Peter Wood, a former associate provost at Boston University who leads the conservative National Association of Scholars, said such changes show the Supreme Court correctly ruled that affirmative action policies discriminated against qualified Asian-American applicants.
“The findings vindicate the ruling, because where the universities have taken the ruling seriously, the ethnic composition of the freshmen classes has changed dramatically,” Mr. Wood said. “That shows that the court was right to see that universities were relying on illegal racial preferences to achieve the demography they wanted.”
The other universities included in the Inside Higher Ed database are Amherst, Boston College, Bowdoin, Cal Tech, Columbia, Cornell, Dartmouth, Emory, Haverford, Johns Hopkins, Middlebury, Pomona, Princeton, Rice, the University of North Carolina at Chapel Hill, Washington University in St. Louis and Williams.
Roughly a dozen of these schools responded to emails from The Washington Times to confirm their enrollment numbers. The others — including Harvard, Yale, MIT and Stanford — did not.
According to experts on both sides of the issue, diversity proponents are likely to keep pushing the limits of the high court’s ruling.

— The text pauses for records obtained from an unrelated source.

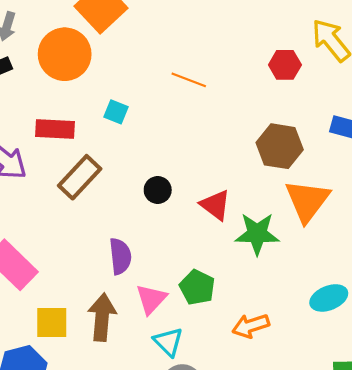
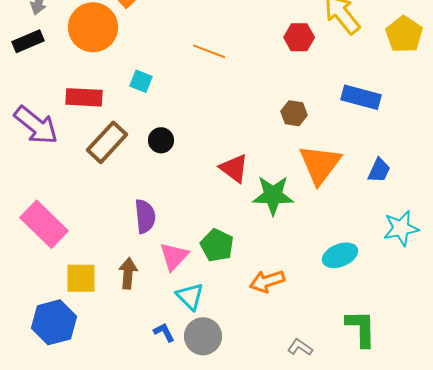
brown hexagon: (280, 146) -> (294, 113), size x0.6
black circle: (158, 190) -> (161, 140), moved
brown arrow: (102, 317) -> (128, 273), size x0.7

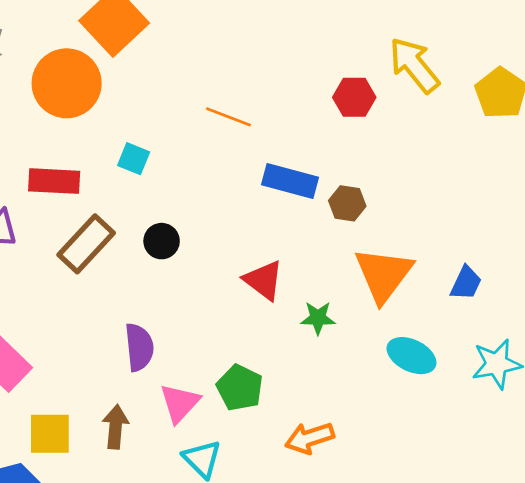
blue rectangle: (361, 97) -> (290, 181), moved
green star: (273, 195) -> (318, 318), size x0.6
cyan ellipse: (340, 255) -> (411, 356), moved, turned 48

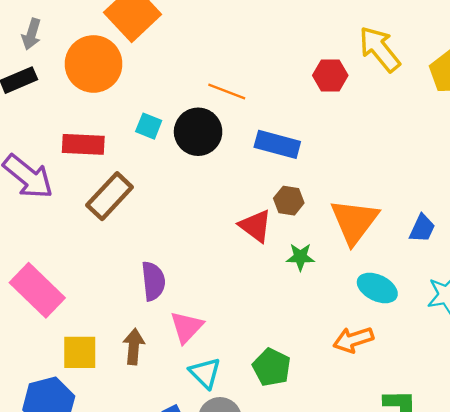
brown hexagon: (347, 203) -> (289, 201), moved
black circle: (162, 241) -> (198, 132), moved, size x1.6
green pentagon: (240, 388) -> (272, 367), moved
orange arrow: (310, 438) -> (353, 340), moved

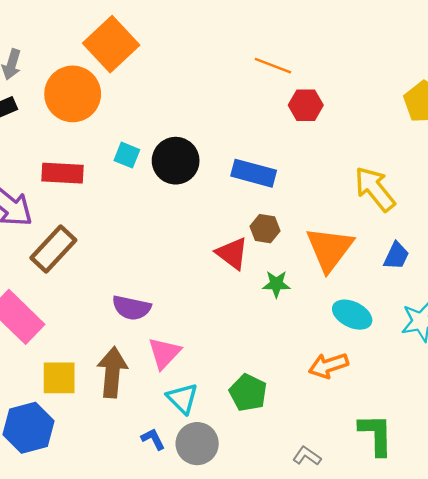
yellow arrow: (380, 49) -> (375, 189), moved
orange line: (227, 92) -> (273, 66), moved
brown rectangle: (110, 196) -> (53, 249), moved
purple semicircle: (153, 281) -> (131, 308), turned 108
brown arrow: (134, 347) -> (112, 372), size x1.4

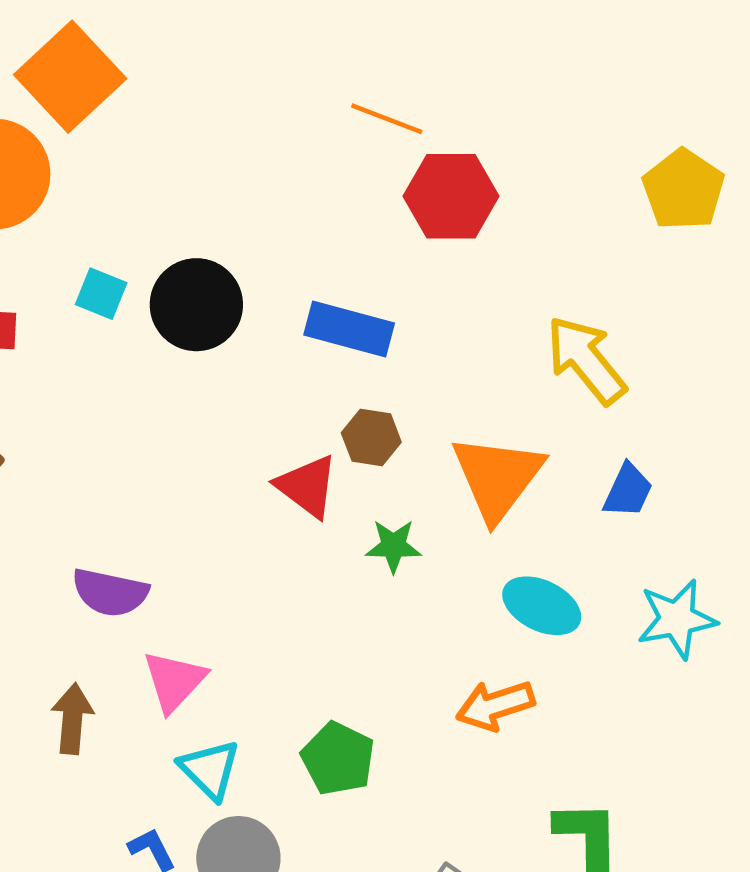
red hexagon: (306, 105) -> (451, 196), size x1.4
brown arrow: (112, 372) -> (72, 719), size x0.7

“As a Latino licensed psychologist, I see diversity as essential in higher education,” said Eugene Dilan, a California-based business consultant specializing in equity, inclusion and diversity. “It enriches learning by encouraging students to challenge biases, build empathy and develop global competencies.”
William A. Jacobson, a Cornell law professor who has argued that intellectual diversity fosters a better learning environment than racial diversity, said the Supreme Court decision upheld the right of “each individual … to be treated fairly and equally” in college admissions.
Underrepresented minorities fell from 29.3% of last year’s entering class at Cornell to 19.6% this fall, as the overall share of non-White students dropped from 65.6% to 58.1%, according to the database.
“So there is nothing for anyone to do other than treat each individual as an individual, not as a proxy for group identity,” Mr. Jacobson said.